We were the only people on the Quai at the moment.  The young woman looked at me, and I elegantly [Calvados fueled no doubt] pulled the pack from my pocket and made to open the top as if smoking on the Quai Malaquais was what I did every night after dinner.  She walked over, leaving Harry Potter boy standing fuming outside the cafe,  and with a toss of her hair and a mischievous look from those big brown eyes asked me if she could have a cigarette.  I gave her my best Bogart inspired "I'm in my fifties, I've been around, I'm wearing a trench coat, I have cigarettes, and isn't your date a dweeb" look and I did what I think I saw Cary Grant do once.  I flicked the now open pack just a bit with my wrist.  Guess what? A solitary cigarette actually slid up, away from its mates. A miracle.  It was one of the coolest things I have ever done.  She leaned toward me, her hair forming a shining brown curtain, and took the cigarette from the pack with her lips.  I was now praying that my untried lighter would actually work.  One flick.  One flame.  The smoke from the Gauloises floated out and up into the midnight Parisian sky.  She gave me a grin and a wink and turned, walking back to the Cafe Beaux Arts and the pale man.
It had been a short love affair, but a fine one.  Driven primarily by my role as a tobacco enabler.  I turned and sauntered down the Quai in the direction I had come hours before.  Ready for any new adventure that might present itself along the way.  I was ready to go home.

Closing Interlude

My last night in New Orleans for this trip ended here.  Patrick's Bar Vin on Rue Bienville right across from the Royal Sonesta Hotel.  I have taken my nightcap here for a few trips now.  Patrick is a very amiable host in this intimate bar, having become famous in these parts as maitre' of the now [sadly] departed Bistro restaurant at the Maison DeVille Hotel.  Patrick's has it all. A great little bar. Nice bartenders. Deep chairs. Interesting people.  And...Chimay Tripel on tap...

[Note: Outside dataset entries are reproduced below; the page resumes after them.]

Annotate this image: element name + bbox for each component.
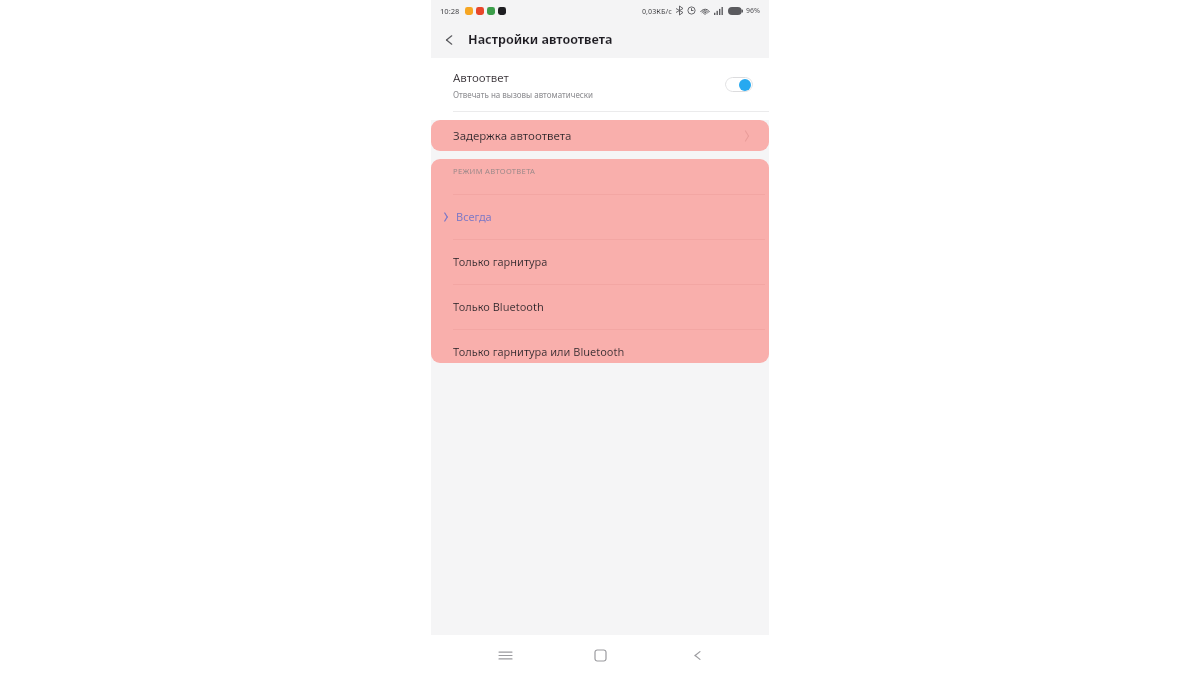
button[interactable]: Только Bluetooth [431,295,769,318]
button[interactable]: Автоответ включён [725,77,753,92]
staticText: Отвечать на вызовы автоматически [453,89,593,100]
staticText: Задержка автоответа [453,128,572,144]
staticText: Только гарнитура или Bluetooth [453,344,625,359]
button[interactable]: Только гарнитура [431,250,769,273]
staticText: РЕЖИМ АВТООТВЕТА [453,166,536,176]
staticText: Только Bluetooth [453,299,544,314]
staticText: Всегда [456,209,492,224]
staticText: Автоответ [453,70,509,86]
button[interactable]: Назад [674,635,718,675]
button[interactable]: Назад [431,23,465,57]
button[interactable]: Только гарнитура или Bluetooth [431,340,769,363]
staticText: 10:28 [440,6,460,16]
staticText: 0,03КБ/c [642,6,672,16]
button[interactable]: Недавние приложения [483,635,527,675]
button[interactable]: Автоответ [431,58,769,111]
button[interactable]: Всегда [431,205,769,228]
button[interactable]: Задержка автоответа [431,120,769,151]
staticText: Настройки автоответа [468,31,613,48]
button[interactable]: Главный экран [578,635,622,675]
staticText: Только гарнитура [453,254,548,269]
staticText: 96% [746,6,760,16]
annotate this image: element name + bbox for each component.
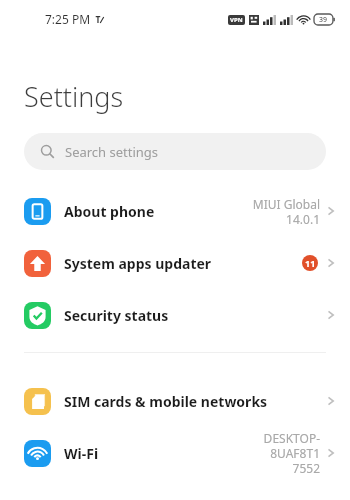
staticText: MIUI Global 14.0.1 <box>252 196 320 227</box>
staticText: Security status <box>64 306 169 325</box>
staticText: About phone <box>64 202 155 221</box>
button[interactable]: Security status <box>0 289 350 341</box>
staticText: Settings <box>24 78 124 115</box>
staticText: 11 <box>305 257 316 269</box>
button[interactable]: SIM cards & mobile networks <box>0 375 350 427</box>
staticText: System apps updater <box>64 254 212 273</box>
button[interactable]: System apps updater <box>0 237 350 289</box>
staticText: SIM cards & mobile networks <box>64 392 268 411</box>
staticText: 39 <box>319 15 328 25</box>
staticText: VPN <box>230 16 243 24</box>
staticText: 7:25 PM <box>45 11 91 27</box>
button[interactable]: Search settings <box>24 133 326 170</box>
button[interactable]: About phone <box>0 185 350 237</box>
staticText: DESKTOP- 8UAF8T1 7552 <box>263 430 320 476</box>
staticText: Wi-Fi <box>64 444 99 463</box>
staticText: Search settings <box>65 143 159 161</box>
button[interactable]: Wi-Fi <box>0 427 350 479</box>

And, all sorts of wine by the glass.  And, really great Cognac...

At the end of a hectic business day, in the wee small hours, I seek out the quiet places. Should you find yourself in the Crescent City, I hope you will try some of my favorites and make them yours as well.

Friday, March 1, 2013

Another New Orleans Interlude

One of my favorite cocktails is the Bobby Burns.  There are a few bars around the country where the bartender reaches for the scotch and the shaker as soon as I walk in.  Because it seems that nobody but me drinks this cocktail any more.  So when a barman tells me he has "improved" the BB I couldn't be criticized for raising the skeptical eyebrow.

Unless the barman is Chris Hannah.  And the bar is the legendary French 75 in New Orleans.  Another of the greatest bars anywhere.  I am proud to know a lot of great bartenders.  But only two titans of mixology.  Mr. Hannah is one of them, a gentleman and a true student of his craft. When he told me of his new BB version I ordered it immediately and with complete trust.  I have no idea what he put into this cocktail to tweak it but it is magnificent.  A triumph.  Accompanied by a crackly white paper cone full of perfect gougieres the bar makes perfectly, my stop at the French 75 afforded a perfect quiet interlude on a blustery winter evening.